- Work item -
Copy exactly, and only, the lines from the one with "hen you don't have to write to me." to the end of the listing; omit pictures.

- The data -

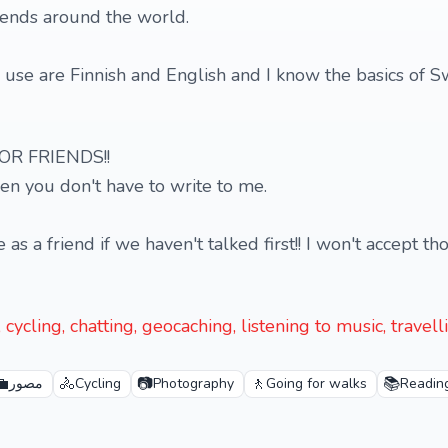
iends around the world.
use are Finnish and English and I know the basics of 
OR FRIENDS!!
hen you don't have to write to me.
 a friend if we haven't talked first!! I won't accept th
cycling, chatting, geocaching, listening to music, travel
💼
🚴
📷
🚶
📚
مصور
Cycling
Photography
Going for walks
Readin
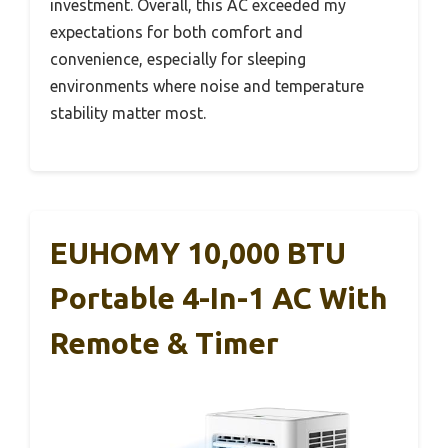
investment. Overall, this AC exceeded my
expectations for both comfort and
convenience, especially for sleeping
environments where noise and temperature
stability matter most.
EUHOMY 10,000 BTU
Portable 4-In-1 AC With
Remote & Timer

- Written solution -
hen you don't have to write to me.
 a friend if we haven't talked first!! I won't accept th
cycling, chatting, geocaching, listening to music, travel
💼
🚴
📷
🚶
📚
مصور
Cycling
Photography
Going for walks
Readin
investment. Overall, this AC exceeded my
expectations for both comfort and
convenience, especially for sleeping
environments where noise and temperature
stability matter most.
EUHOMY 10,000 BTU
Portable 4-In-1 AC With
Remote & Timer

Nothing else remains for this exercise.